Records drawn from a dataset:
--------------------
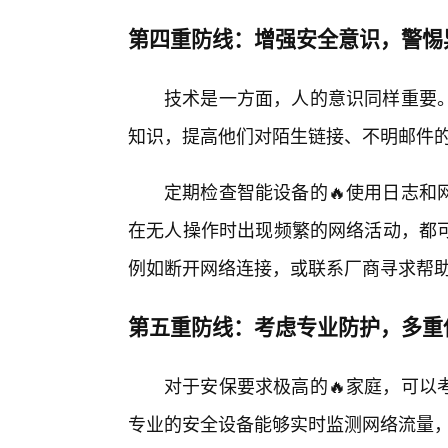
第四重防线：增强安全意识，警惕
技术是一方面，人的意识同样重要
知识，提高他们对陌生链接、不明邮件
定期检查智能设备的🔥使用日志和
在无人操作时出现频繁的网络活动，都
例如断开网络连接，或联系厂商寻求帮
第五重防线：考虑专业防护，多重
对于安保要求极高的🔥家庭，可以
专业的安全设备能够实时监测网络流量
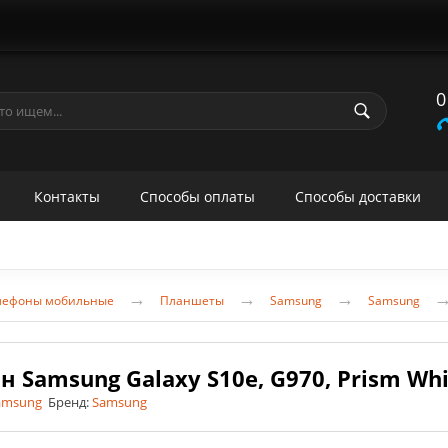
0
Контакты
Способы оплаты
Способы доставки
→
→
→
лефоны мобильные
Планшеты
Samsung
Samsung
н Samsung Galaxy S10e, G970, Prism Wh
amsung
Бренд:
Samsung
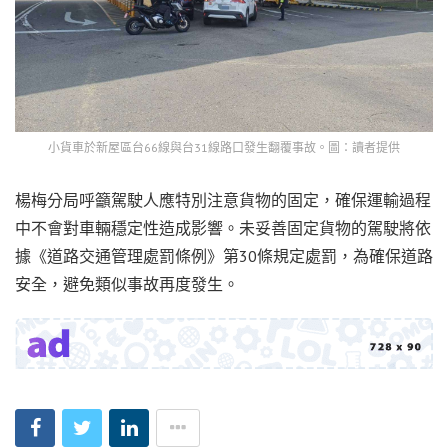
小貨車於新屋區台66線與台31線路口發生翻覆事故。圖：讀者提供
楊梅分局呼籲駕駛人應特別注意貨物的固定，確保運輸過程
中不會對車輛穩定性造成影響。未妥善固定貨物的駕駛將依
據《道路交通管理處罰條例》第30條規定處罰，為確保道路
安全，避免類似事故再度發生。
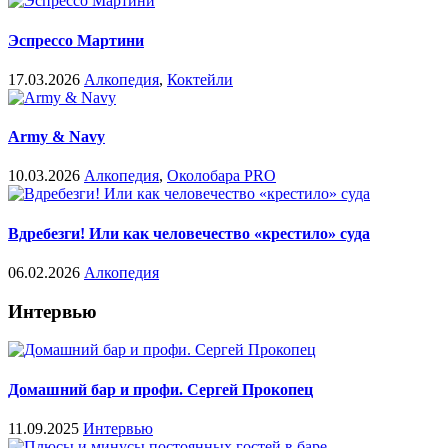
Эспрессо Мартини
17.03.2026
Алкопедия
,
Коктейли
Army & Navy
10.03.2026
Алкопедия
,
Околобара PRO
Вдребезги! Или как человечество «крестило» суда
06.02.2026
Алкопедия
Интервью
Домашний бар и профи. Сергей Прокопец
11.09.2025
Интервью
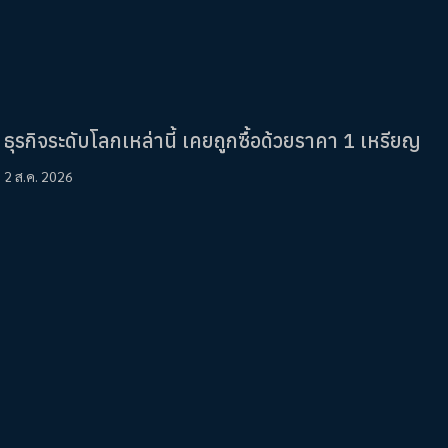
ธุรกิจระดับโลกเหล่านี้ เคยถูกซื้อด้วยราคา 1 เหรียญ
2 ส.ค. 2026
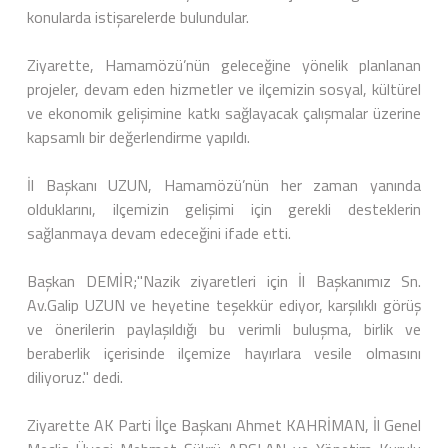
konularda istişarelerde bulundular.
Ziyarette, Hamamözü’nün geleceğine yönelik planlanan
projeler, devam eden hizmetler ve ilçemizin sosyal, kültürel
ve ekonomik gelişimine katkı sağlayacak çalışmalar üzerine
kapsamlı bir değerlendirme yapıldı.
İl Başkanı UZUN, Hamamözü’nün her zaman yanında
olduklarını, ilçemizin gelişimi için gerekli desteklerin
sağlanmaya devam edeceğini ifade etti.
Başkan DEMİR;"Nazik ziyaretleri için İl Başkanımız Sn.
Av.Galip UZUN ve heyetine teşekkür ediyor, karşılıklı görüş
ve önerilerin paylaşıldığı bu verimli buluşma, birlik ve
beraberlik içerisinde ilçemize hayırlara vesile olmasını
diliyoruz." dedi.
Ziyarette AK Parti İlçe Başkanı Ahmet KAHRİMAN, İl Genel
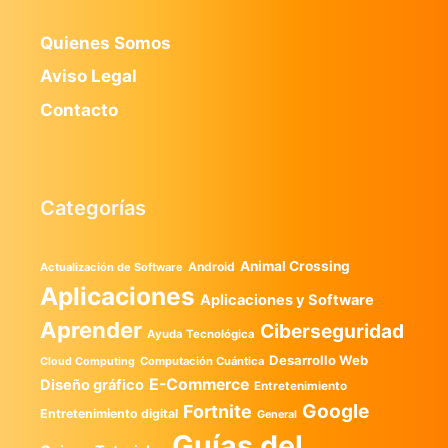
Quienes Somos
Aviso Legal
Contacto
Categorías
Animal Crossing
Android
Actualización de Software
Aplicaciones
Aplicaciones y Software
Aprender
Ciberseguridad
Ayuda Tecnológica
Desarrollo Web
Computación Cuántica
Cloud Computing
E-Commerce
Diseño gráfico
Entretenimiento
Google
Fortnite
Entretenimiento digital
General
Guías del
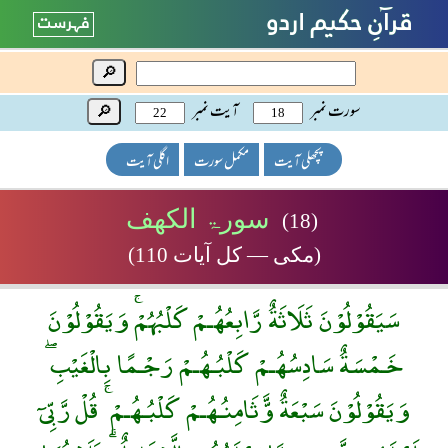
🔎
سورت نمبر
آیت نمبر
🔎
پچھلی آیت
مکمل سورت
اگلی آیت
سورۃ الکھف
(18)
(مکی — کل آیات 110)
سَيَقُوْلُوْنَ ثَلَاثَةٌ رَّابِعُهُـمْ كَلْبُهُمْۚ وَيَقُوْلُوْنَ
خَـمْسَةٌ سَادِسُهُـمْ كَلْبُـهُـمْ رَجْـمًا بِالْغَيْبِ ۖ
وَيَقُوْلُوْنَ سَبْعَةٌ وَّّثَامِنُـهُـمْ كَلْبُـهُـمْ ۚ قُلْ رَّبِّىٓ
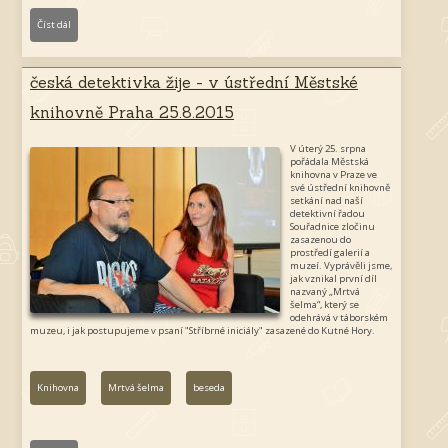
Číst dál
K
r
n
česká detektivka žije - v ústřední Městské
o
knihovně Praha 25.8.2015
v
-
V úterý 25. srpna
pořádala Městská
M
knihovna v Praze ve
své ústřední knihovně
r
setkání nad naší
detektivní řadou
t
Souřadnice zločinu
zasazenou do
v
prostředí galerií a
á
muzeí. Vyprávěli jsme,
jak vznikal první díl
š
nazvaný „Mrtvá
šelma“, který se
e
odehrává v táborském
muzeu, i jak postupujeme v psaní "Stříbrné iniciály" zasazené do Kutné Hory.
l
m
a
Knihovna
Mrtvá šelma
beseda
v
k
--------------------
Read the lines above. Gather those in which the string "knihovně" is found.

**Solution to this exercise**
knihovně Praha 25.8.2015
své ústřední knihovně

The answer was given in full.